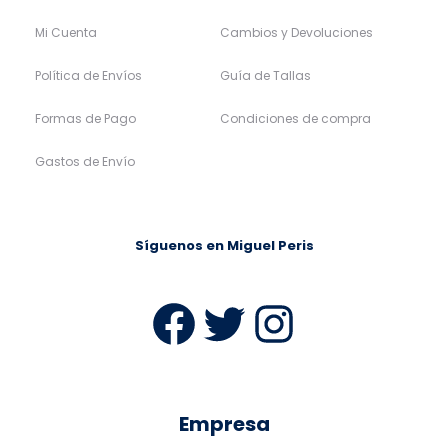
Mi Cuenta
Cambios y Devoluciones
Política de Envíos
Guía de Tallas
Formas de Pago
Condiciones de compra
Gastos de Envío
Síguenos en Miguel Peris
Facebook
Twitter
Instag
Empresa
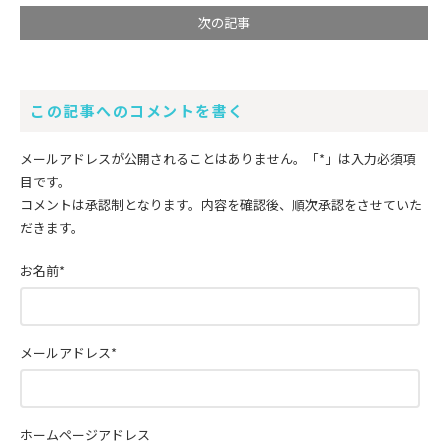
次の記事
この記事へのコメントを書く
メールアドレスが公開されることはありません。
「*」
は入力必須項
目です。
コメントは承認制となります。内容を確認後、順次承認をさせていた
だきます。
お名前
*
メールアドレス
*
ホームページアドレス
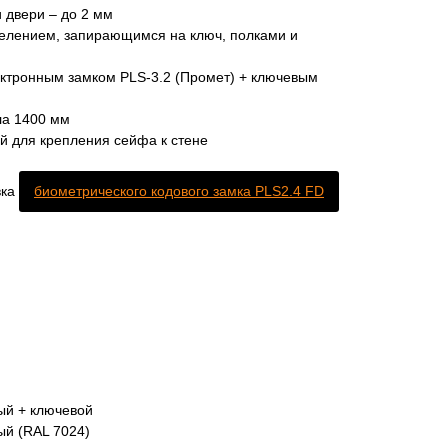
 двери – до 2 мм
елением, запирающимся на ключ, полками и
ектронным замком PLS-3.2 (Промет) + ключевым
ла 1400 мм
й для крепления сейфа к стене
вка
биометрического кодового замка PLS2.4 FD
ый + ключевой
ый (RAL 7024)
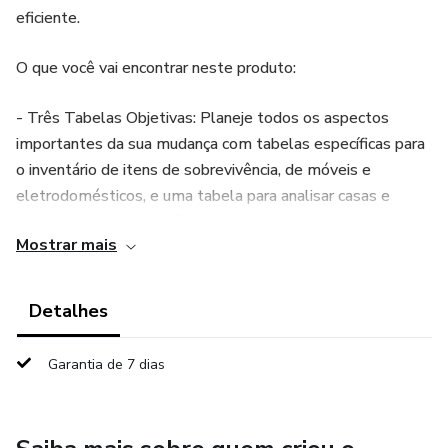
eficiente.
O que você vai encontrar neste produto:
- Três Tabelas Objetivas: Planeje todos os aspectos
importantes da sua mudança com tabelas específicas para
o inventário de itens de sobrevivência, de móveis e
eletrodomésticos, e uma tabela para analisar casas e
apartamentos que você deseja alugar ou comprar. Cada
Mostrar mais
uma delas foi pensada para facilitar o acompanhamento e
garantir que nada seja esquecido.
Detalhes
- Vídeo Tour pelo Template: Para ajudar você a entender e
aproveitar ao máximo o nosso template, incluímos um
Garantia de 7 dias
vídeo detalhado que guia você por todas as
funcionalidades e mostra como utilizar cada recurso de
forma prática.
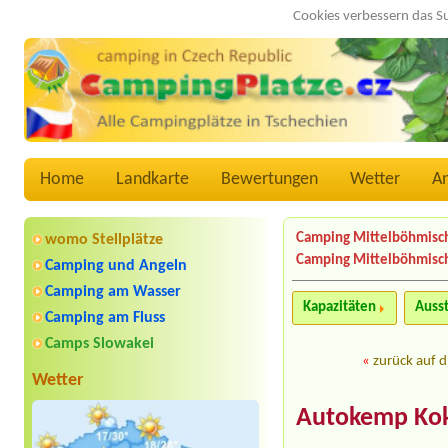
Cookies verbessern das S
Home
Landkarte
Bewertungen
Wetter
A
Camping Mittelböhmisc
womo Stellplätze
Camping Mittelböhmisch
Camping und Angeln
Camping am Wasser
Kapazitäten
Auss
Camping am Fluss
Camps Slowakei
«
zurück auf d
Wetter
Autokemp Kok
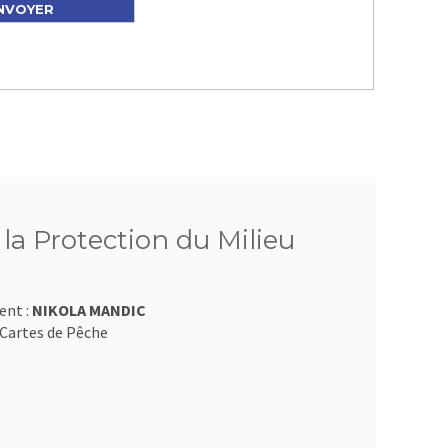
 la Protection du Milieu
ent :
NIKOLA MANDIC
Cartes de Pêche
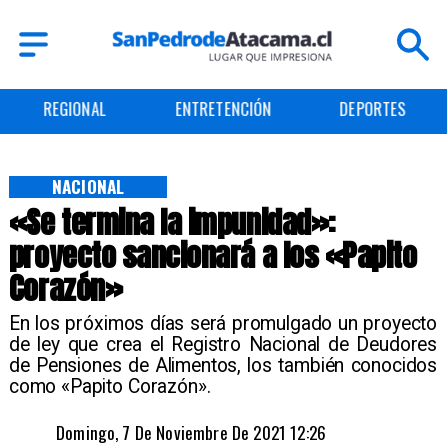
REGIONAL
ENTRETENCIÓN
DEPORTES
NACIONAL
«Se termina la impunidad»:
proyecto sancionará a los «Papito
Corazón»
En los próximos días será promulgado un proyecto
de ley que crea el Registro Nacional de Deudores
de Pensiones de Alimentos, los también conocidos
como «Papito Corazón».
Domingo, 7 De Noviembre De 2021 12:26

■ **ABOUT THIS TASK**
How many lines in the entries above include the string "você"? Answer with the number only.

■ **ANSWER BELOW**
4